Mais nous n’avons que ce mot : « Littérature ». Conservons-le, protégeons-le. Protégeons-la. Il y va de l’amour de l’homme, de la beauté, de la noblesse de chercher, du sens exact de la vie, du goût précis de la vérité et du bonheur possible. La tâche vous attend, Jeunesse ! elle est immense et superbe. Elle gît depuis toujours dans le cœur des hommes, comme le nuage est dans le ciel, comme le poisson est dans l’océan.

Sa vie entière, c’est notre intime conviction, Antonin Artaud se sera donc senti séparé – et senti ce n’est pas voulu. Ni exclu de cette société, du monde où il survit, ni différent de ses autres membres – mais séparé ; séparé de lui-même, séparé de ses frères humains.
Séparé : souffrant, déchiré, puis enfermé, martyrisé, et oublié.
Le lundi 13 janvier 1947, le voici de nouveau sur la scène, au Vieux-Colombier. Antonin Artaud déclame. Cinq minutes après, épuisé, aphasique, Antonin Artaud se tait. Sa voix s’est éteinte pour toujours, on ne le verra plus. Deux ans plus tard, il meurt, recroquevillé au pied de son lit.
Et la littérature se couche au royaume de la marchandise.

……………………………………………..

Extraits d’Histoire vécue d’Artaud-Mômo, Fata Morgana, 2009 :

« J’ai 2 ou 3 dents contre la société actuelle. Je vais les sortir une fois pour toutes afin qu’il n’y ait plus d’erreur ni de recours possible de moi contre qui que ce soit et de qui que ce soit contre moi et dans aucun sens », page 12

« Je flottais dans l’air comme un ballon captif, me demandant de quel côté était la route, et si mon corps m’y suivrait jamais car n’était-il pas tout ce que j’étais et ce que j’étais maintenant n’était-il pas rien devant ce que mon corps avait toujours été, qu’il ne pouvait pas ne pas être à jamais », page  20

« Je n’étais pas cet apprenti yogi qui cherche à sortir pour entrer ailleurs dans le contenant de quelque chose, être tiré de la douleur du problème, fondre et ne plus sortir jamais », page 22

« l’irrécouvrable manque à gagner de la vie », page 31

« Ils disent que vous y voyez trop clair, que ce monde est faux, que les choses ne sont pas ce qu’elles apparaissent, que vous le savez, que vous êtes seul à vouloir le dire, que tout ce qu’on voit n’est qu’une façade, que la conscience déborde sur la conscience, que ce que les gens font ouvertement n’est rien à côté de ce qu’ils font en se cachant, etc., etc. », page 34

« Tout ce que nous vivons n’est qu’une façade, la réalité est dans cette magie opératoire, sensorielle à laquelle participent à jours et périodes nettement étiquetés, catalogués et déterminés des masses innombrables d’hommes, de femmes, d’êtres qui ont joué leur destinée éternelle sur le coup de dés de savoir et de faire que la vie se maintienne dans les cadres qui leur ont toujours profité », page 39

« La société me dit fou parce qu’elle me mange, …/…, et elle a voulu m’assassiner et me faire disparaître parce que j’ai vu qu’elle me mangeait et que j’ai toujours voulu dire ouvertement et publiquement que mes seuls rapports entre moi et elle étaient d’avoir voulu me forcer à me laisser librement manger », page 49

« Moi je n’ai cessé de voir non tout ce que les gens me disent, mais ce qu’ils sont quand ils ne parlent pas, ne disent rien et qu’ils sont loin.
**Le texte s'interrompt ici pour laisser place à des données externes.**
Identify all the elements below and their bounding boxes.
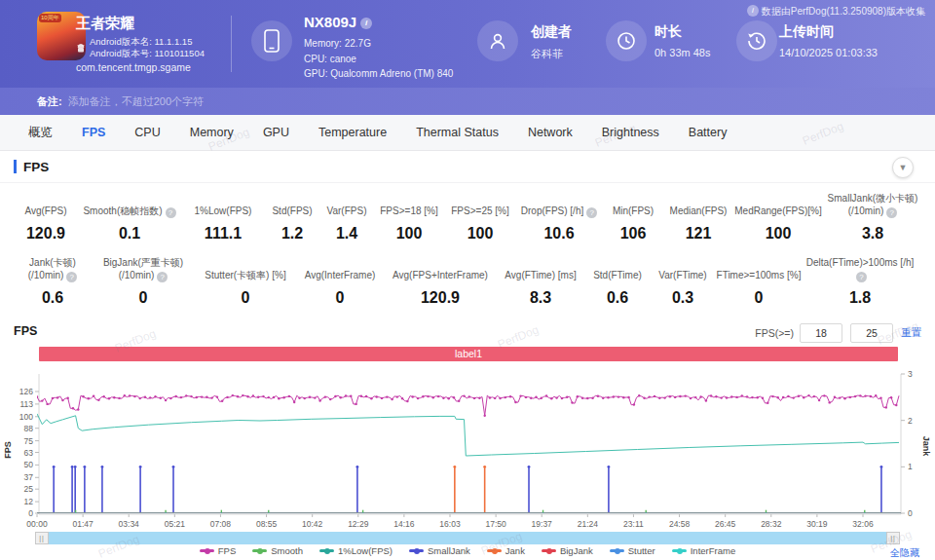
metric-value: 0 xyxy=(336,289,345,307)
metric-medrange: MedRange(FPS)[%]100 xyxy=(732,193,824,243)
tab-network[interactable]: Network xyxy=(513,115,587,150)
device-specs: Memory: 22.7G CPU: canoe GPU: Qualcomm A… xyxy=(304,36,453,82)
game-title: 王者荣耀 xyxy=(76,15,134,33)
header-divider xyxy=(231,16,232,72)
metric-label: Var(FTime) xyxy=(658,270,706,282)
metric-label: Std(FTime) xyxy=(593,270,642,282)
hide-all-link[interactable]: 全隐藏 xyxy=(890,546,919,560)
legend-item-1lowfps[interactable]: 1%Low(FPS) xyxy=(319,545,393,556)
metric-value: 100 xyxy=(396,225,423,243)
scrollbar-right-handle[interactable]: || xyxy=(886,532,900,544)
info-icon: i xyxy=(747,5,759,17)
legend-swatch xyxy=(610,549,624,552)
svg-text:07:08: 07:08 xyxy=(210,519,232,529)
android-version-code: Android版本号: 1101011504 xyxy=(90,48,205,59)
metric-ftime>=100ms [%]: FTime>=100ms [%]0 xyxy=(715,257,803,307)
svg-text:2: 2 xyxy=(908,416,913,426)
svg-text:17:50: 17:50 xyxy=(485,519,506,529)
legend-swatch xyxy=(672,549,687,552)
metric-value: 111.1 xyxy=(205,225,242,243)
metric-value: 1.4 xyxy=(336,225,357,243)
note-input[interactable] xyxy=(68,95,458,107)
legend-item-jank[interactable]: Jank xyxy=(487,545,525,556)
tab-概览[interactable]: 概览 xyxy=(14,115,67,150)
legend-swatch xyxy=(542,549,556,552)
creator-icon xyxy=(477,20,518,61)
help-icon[interactable]: ? xyxy=(166,207,176,218)
metric-value: 120.9 xyxy=(26,225,65,243)
svg-text:10:42: 10:42 xyxy=(302,519,323,529)
metric-std: Std(FPS)1.2 xyxy=(265,193,319,243)
duration-label: 时长 xyxy=(654,23,682,41)
tab-memory[interactable]: Memory xyxy=(175,115,248,150)
legend-label: Stutter xyxy=(628,545,655,556)
section-accent-bar xyxy=(14,160,17,173)
creator-label: 创建者 xyxy=(531,23,572,41)
android-icon xyxy=(76,40,86,57)
reset-button[interactable]: 重置 xyxy=(901,326,921,340)
fps-chart[interactable]: 0122537506375881001131260123FPSJank00:00… xyxy=(0,368,935,532)
metrics-row-1: Avg(FPS)120.9Smooth(稳帧指数)?0.11%Low(FPS)1… xyxy=(14,193,921,243)
metric-1%low: 1%Low(FPS)111.1 xyxy=(181,193,265,243)
help-icon[interactable]: ? xyxy=(586,207,597,218)
tab-battery[interactable]: Battery xyxy=(674,115,742,150)
note-label: 备注: xyxy=(37,94,62,109)
svg-text:50: 50 xyxy=(24,460,34,469)
legend-item-interframe[interactable]: InterFrame xyxy=(672,545,735,556)
tab-cpu[interactable]: CPU xyxy=(120,115,174,150)
tab-temperature[interactable]: Temperature xyxy=(304,115,401,150)
device-name: NX809Ji xyxy=(304,14,372,30)
chart-legend: FPSSmooth1%Low(FPS)SmallJankJankBigJankS… xyxy=(0,545,935,556)
svg-text:01:47: 01:47 xyxy=(72,519,94,529)
package-name: com.tencent.tmgp.sgame xyxy=(76,61,191,73)
legend-item-smalljank[interactable]: SmallJank xyxy=(409,545,470,556)
help-icon[interactable]: ? xyxy=(157,272,168,282)
tab-brightness[interactable]: Brightness xyxy=(587,115,674,150)
duration-value: 0h 33m 48s xyxy=(654,47,710,58)
svg-text:37: 37 xyxy=(24,472,34,482)
legend-item-bigjank[interactable]: BigJank xyxy=(542,545,593,556)
svg-text:30:19: 30:19 xyxy=(806,519,828,529)
metric-label: FPS>=25 [%] xyxy=(451,205,508,218)
legend-item-stutter[interactable]: Stutter xyxy=(610,545,655,556)
help-icon[interactable]: ? xyxy=(66,272,77,282)
device-info-icon[interactable]: i xyxy=(360,18,372,29)
legend-item-smooth[interactable]: Smooth xyxy=(252,545,303,556)
metric-drop: Drop(FPS) [/h]?10.6 xyxy=(516,193,602,243)
help-icon[interactable]: ? xyxy=(886,207,897,218)
metric-delta: Delta(FTime)>100ms [/h]?1.8 xyxy=(803,257,917,307)
legend-label: BigJank xyxy=(560,545,593,556)
svg-text:100: 100 xyxy=(19,412,33,422)
svg-text:23:11: 23:11 xyxy=(623,519,644,529)
svg-text:3: 3 xyxy=(908,369,913,379)
android-version-name: Android版本名: 11.1.1.15 xyxy=(90,36,205,48)
metric-label: FPS>=18 [%] xyxy=(380,205,437,218)
legend-item-fps[interactable]: FPS xyxy=(200,545,236,556)
svg-text:03:34: 03:34 xyxy=(119,519,140,529)
metric-value: 0.6 xyxy=(42,289,63,307)
metric-label: Median(FPS) xyxy=(670,205,728,218)
metric-label: MedRange(FPS)[%] xyxy=(734,205,821,218)
fps-threshold-input-1[interactable] xyxy=(800,323,842,343)
metric-value: 100 xyxy=(468,225,494,243)
fps-threshold-controls: FPS(>=) 重置 xyxy=(755,323,921,343)
range-label-bar[interactable]: label1 xyxy=(39,347,898,361)
collapse-button[interactable]: ▼ xyxy=(892,157,914,178)
svg-text:88: 88 xyxy=(24,424,34,433)
svg-text:0: 0 xyxy=(908,508,913,518)
tab-thermal-status[interactable]: Thermal Status xyxy=(401,115,513,150)
scrollbar-track[interactable] xyxy=(49,532,886,544)
header: i 数据由PerfDog(11.3.250908)版本收集 10周年 王者荣耀 … xyxy=(0,0,935,88)
metric-value: 0 xyxy=(242,289,250,307)
help-icon[interactable]: ? xyxy=(856,272,867,282)
svg-text:Jank: Jank xyxy=(921,436,931,458)
scrollbar-left-handle[interactable]: || xyxy=(35,532,49,544)
svg-text:14:16: 14:16 xyxy=(393,519,415,529)
metric-avg: Avg(FTime) [ms]8.3 xyxy=(497,257,584,307)
fps-threshold-input-2[interactable] xyxy=(850,323,893,343)
metric-stutter: Stutter(卡顿率) [%]0 xyxy=(195,257,296,307)
tab-gpu[interactable]: GPU xyxy=(248,115,304,150)
metric-label: Min(FPS) xyxy=(613,205,654,218)
metric-var: Var(FPS)1.4 xyxy=(319,193,374,243)
tab-fps[interactable]: FPS xyxy=(67,115,120,150)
Si je connais cette faculté du corps humain, je ne suis pas le seul, et la multitude des initiés aussi la connaît. Et même des non-initiés », page 50

« Un tel, dit Rimbaud, croit qu’il est un homme, eh bien non, et il est un chien », page 52

« La mort est une esbrouffe, un bluff qui n’ont jamais profité qu’aux auteurs anonymes mais vrais du Livre des morts et du Bardo-Thodol dont l’intérêt est de voir le plus grand nombre possible de corps entrer dans l’affre et se pulvériser afin de capter au profit de leur propre immortalité la bombe du foudroyant écheveau, l’insondable et compacte moumoute de l’électrique chevelure d’être, l’insondable et compacte moumoute de la conscience déchirée dont la force perdue leur revient », page 58

« Les manitous de l’invisible ne sont pas si bien cachés qu’on ne puisse toujours les rejoindre avec du souffle et un peu de doigté…/… Et je suis sûr que ça leur pend au nez », page 58.

Bibliographie (très succincte) :

Bernard NOËL, Antonin Artaud, corps à jamais imposthume, revue Fusées, n° 5 (Bernard Noël rend hommage à Paule Thévenin), reproduit par le tiers livre

Philippe SOLLERS, Saint Artaud

Florence de MEREDIEU, L’Affaire Artaud, Fayard, 678 pages.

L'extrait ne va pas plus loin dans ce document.